Jakarta – Febrie Adriansyah secara resmi telah melepaskan jabatannya sebagai Jaksa Agung Muda Tindak Pidana Khusus (Jampidsus) Kejaksaan Agung Republik Indonesia.
Langkah pengunduran diri tersebut telah dikonfirmasi langsung oleh Jaksa Agung RI, Sanitiar Burhanuddin, yang telah menerima surat resmi dari yang bersangkutan.
Keputusan mundur ini diambil menyusul serangkaian penyelidikan dan penggeledahan yang dilakukan oleh aparat penegak hukum terhadap kediaman pribadi Febrie.
Kepala Pusat Penerangan Hukum (Kapuspenkum) Kejaksaan Agung, Anang Supriatna, menyatakan bahwa langkah tersebut merupakan bentuk tanggung jawab moral untuk menjaga integritas institusi.
Langkah ini juga dipandang sebagai upaya menjaga objektivitas serta netralitas dalam setiap proses penegakan hukum yang sedang berlangsung di Kejaksaan Agung.
“Kejaksaan Agung menghormati keputusan tersebut dan memastikan seluruh tugas, fungsi, serta penanganan perkara di lingkungan Jaksa Agung Muda Bidang Tindak Pidana Khusus tetap berjalan normal sesuai mekanisme yang berlaku,” ujar Anang di Jakarta, Sabtu (11/7).
Anang juga menegaskan pentingnya bagi semua pihak untuk tetap menghargai proses hukum yang sedang berjalan dengan tetap menjunjung tinggi asas praduga tak bersalah.
Sebelumnya, Febrie Adriansyah sempat memberikan klarifikasi mengenai temuan sejumlah barang berharga dalam penggeledahan di kawasan Sentul, Kabupaten Bogor, Jawa Barat.
Penggeledahan tersebut dilakukan oleh tim gabungan yang terdiri dari Korps Pemberantasan Tindak Pidana Korupsi (Kortastipidkor) Polri dan Polda Metro Jaya.
Dalam konferensi pers yang berlangsung di Gedung Jampidsus, Jakarta, pada Jumat (10/7), Febrie mengakui bahwa rumah yang digeledah penyidik memang merupakan kediaman pribadinya.
“Tentang rumah Sentul itu memang rumah pribadi Jampidsus yang sudah sejak lama. Itu bisa dilihat bagaimana proses kepemilikan sejak awal,” jelas Febrie.

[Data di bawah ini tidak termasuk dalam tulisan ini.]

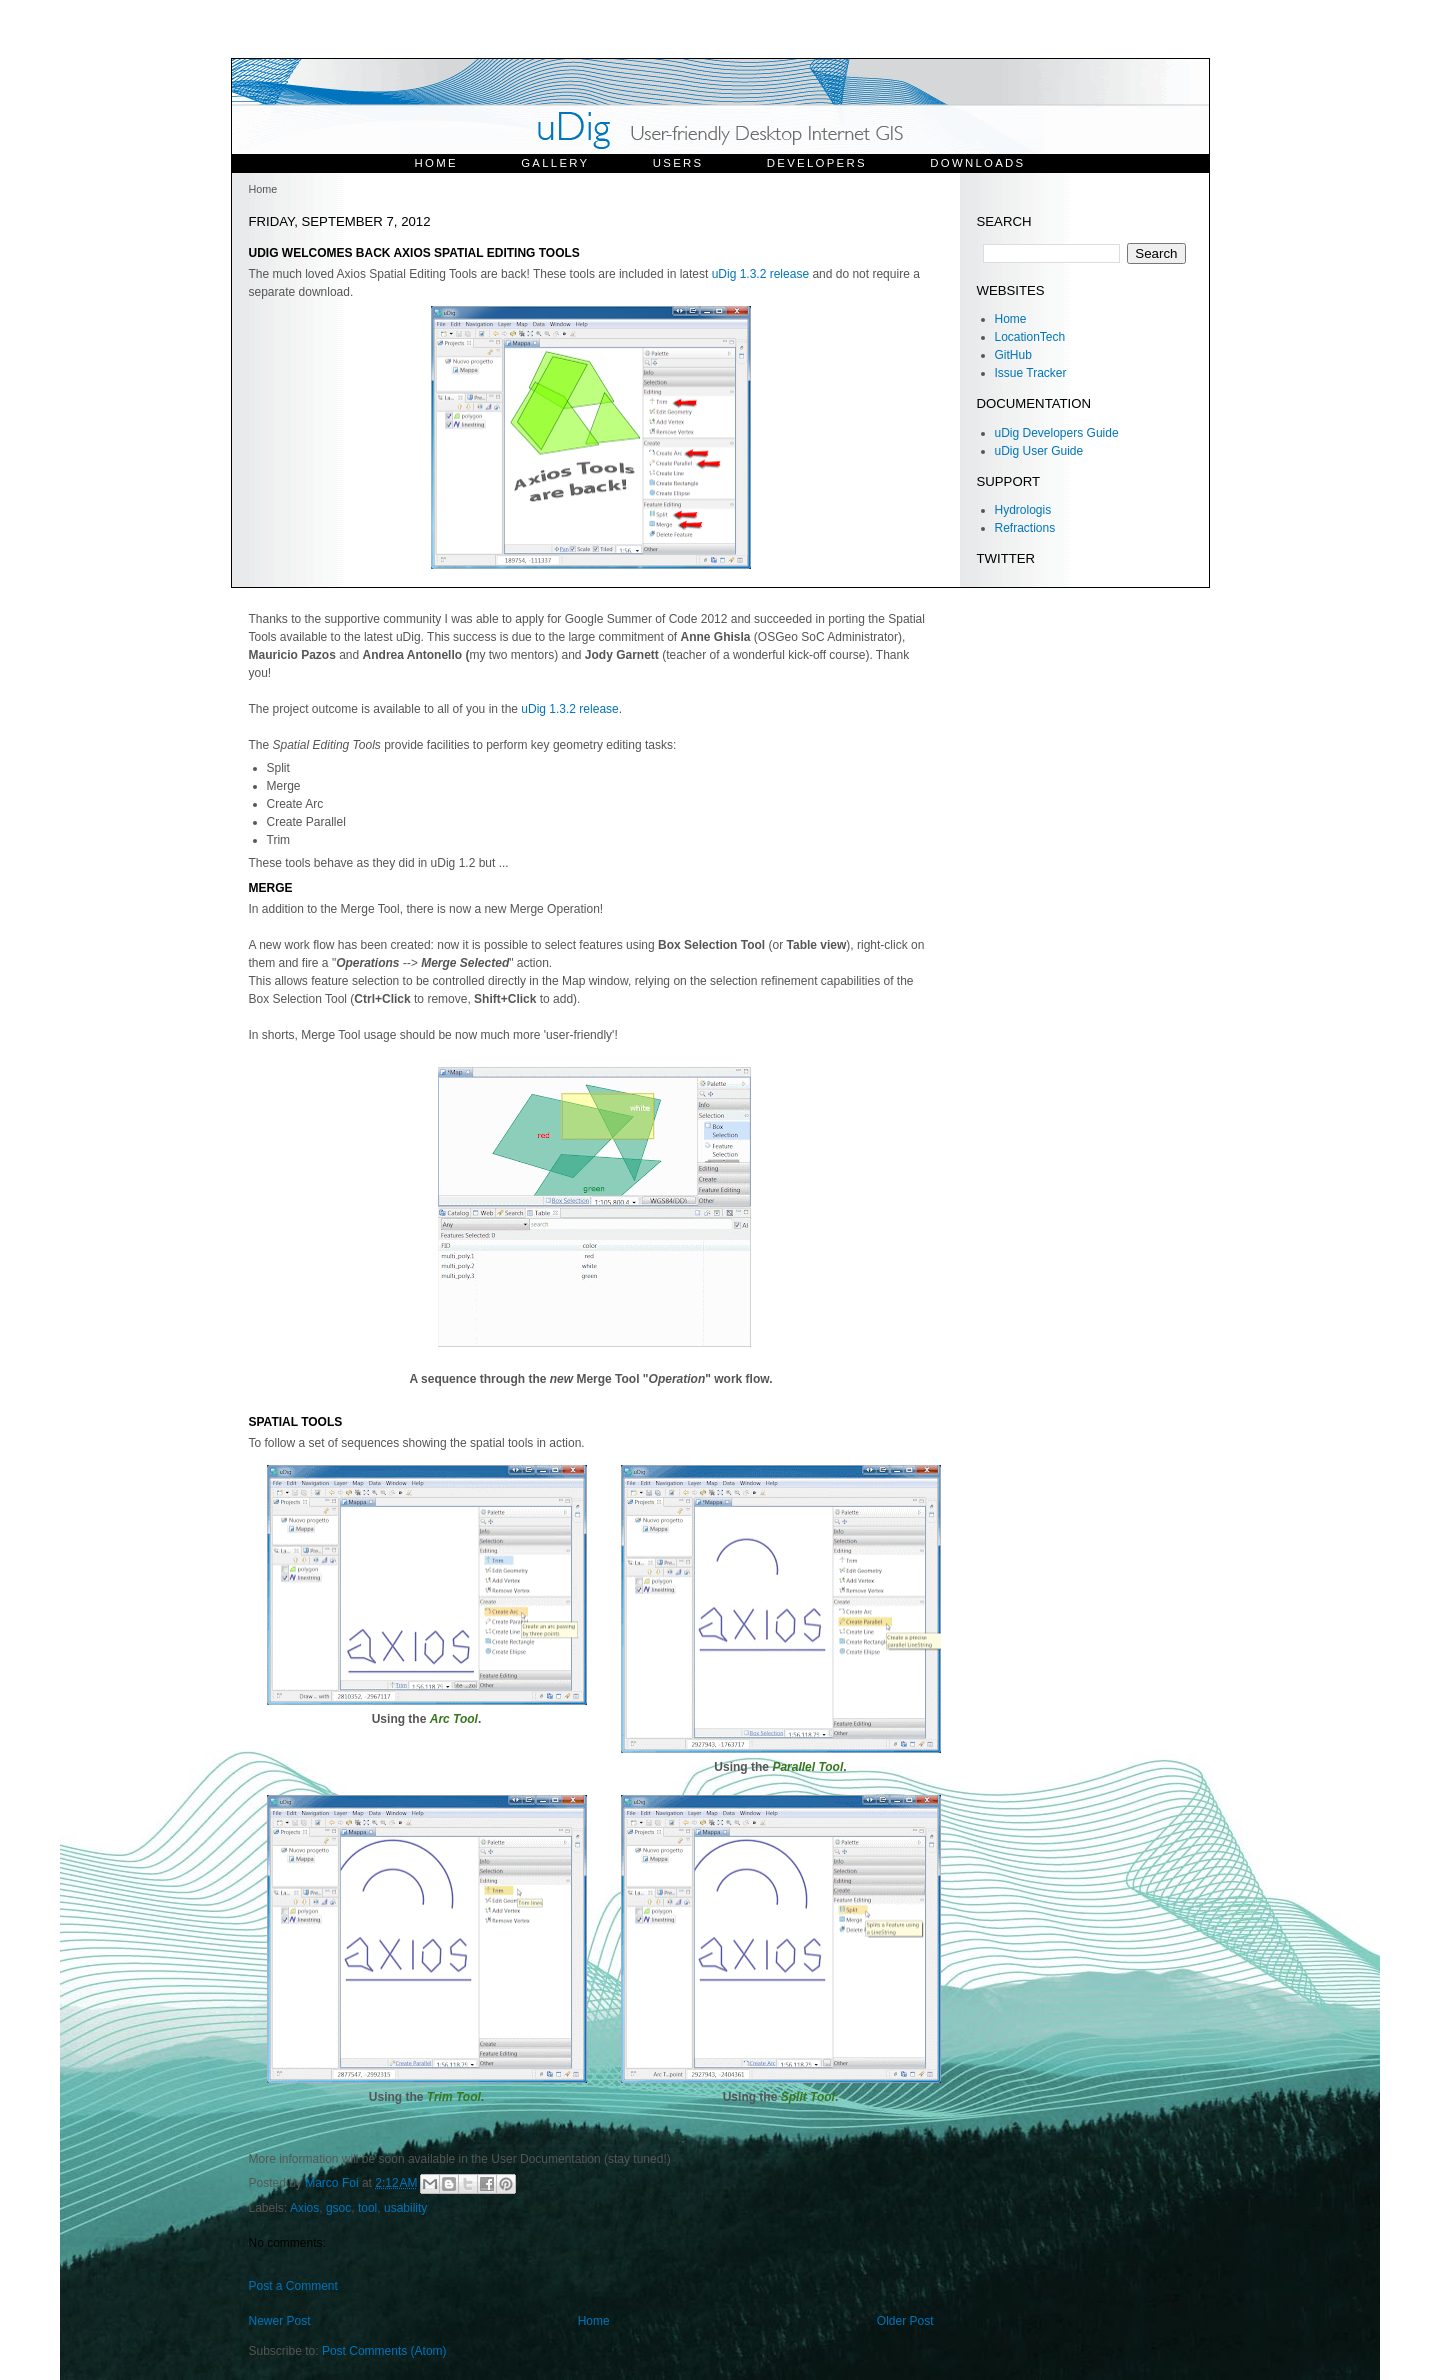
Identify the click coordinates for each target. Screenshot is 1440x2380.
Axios (304, 2208)
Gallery (555, 163)
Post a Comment (293, 2286)
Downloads (977, 163)
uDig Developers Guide (1057, 433)
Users (678, 163)
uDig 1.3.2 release (760, 274)
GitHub (1013, 355)
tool (367, 2208)
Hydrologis (1023, 510)
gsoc (338, 2208)
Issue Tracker (1031, 373)
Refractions (1025, 528)
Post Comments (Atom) (384, 2351)
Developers (817, 163)
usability (405, 2208)
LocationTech (1030, 337)
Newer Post (280, 2321)
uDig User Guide (1039, 451)
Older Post (905, 2321)
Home (436, 163)
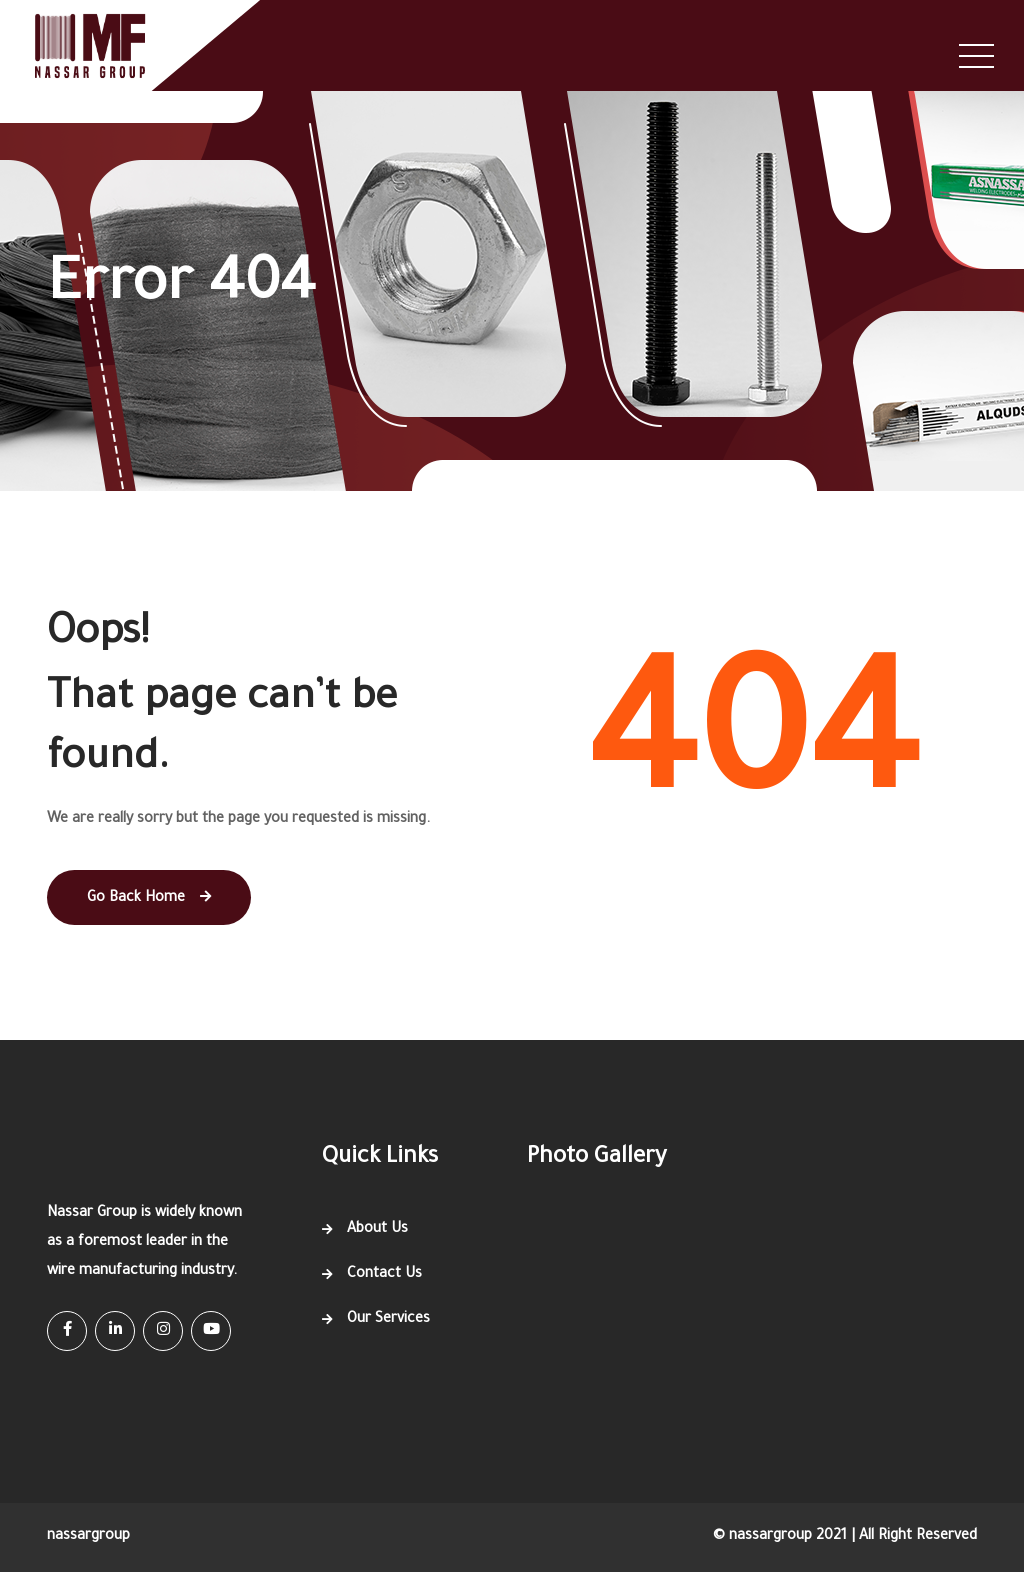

Pihak Polda Metro Jaya sendiri menyatakan hingga saat ini belum menetapkan tersangka dalam penyidikan kasus dugaan korupsi, suap, gratifikasi, serta tindak pidana pencucian uang (TPPU) tersebut.
Penyidikan ini dilakukan secara kolaboratif bersama Kortastipidkor Polri guna menelusuri dugaan pelanggaran hukum yang sedang ditangani.
Dalam proses penggeledahan yang berlangsung pada Kamis (9/7), penyidik berhasil menyita barang bukti berupa 74 kilogram emas batangan.
Selain emas, penyidik juga mengamankan uang tunai senilai Rp100 juta serta valuta asing dalam jumlah yang sangat besar.
Barang bukti uang asing tersebut terdiri dari 4.767.300 Dolar Amerika Serikat dan 14.083.800 Dolar Singapura.
Penyidik juga menyita sejumlah dokumen penting, telepon seluler, serta beberapa barang bukti pendukung lainnya untuk memperkuat proses penyidikan.
Operasi penggeledahan ini merupakan bagian dari rangkaian penyidikan gabungan yang mencakup beberapa kasus besar.
Fokus penyidikan meliputi dugaan korupsi tata kelola batu bara, serta kasus korupsi PT Asabri dan PT Jiwasraya untuk periode 2020 hingga 2025.
Selain itu, penyidik juga mendalami dugaan tindak pidana pencucian uang terkait penyelesaian utang PT CBS kepada PT KNI.